§ Exercise details: Repeat the lines below exactly as written, please, from the line with "Results 2021 TNDTE Type" to the line with "Go to the official website of the TNDTE", both lines included, and no others.

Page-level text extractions
+++

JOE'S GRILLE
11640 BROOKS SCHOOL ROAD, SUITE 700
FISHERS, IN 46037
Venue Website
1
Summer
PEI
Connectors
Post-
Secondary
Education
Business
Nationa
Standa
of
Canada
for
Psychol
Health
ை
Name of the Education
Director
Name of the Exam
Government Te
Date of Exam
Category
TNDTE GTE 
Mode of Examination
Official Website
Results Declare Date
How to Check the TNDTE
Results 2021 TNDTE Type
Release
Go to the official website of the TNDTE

+++

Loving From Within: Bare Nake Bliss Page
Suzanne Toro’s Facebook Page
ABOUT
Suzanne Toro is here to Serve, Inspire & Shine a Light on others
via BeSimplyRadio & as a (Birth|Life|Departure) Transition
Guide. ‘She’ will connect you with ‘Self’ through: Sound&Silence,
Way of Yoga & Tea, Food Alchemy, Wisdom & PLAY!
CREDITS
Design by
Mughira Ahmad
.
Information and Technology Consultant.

+++

§ Finished task:
Results 2021 TNDTE Type
Release
Go to the official website of the TNDTE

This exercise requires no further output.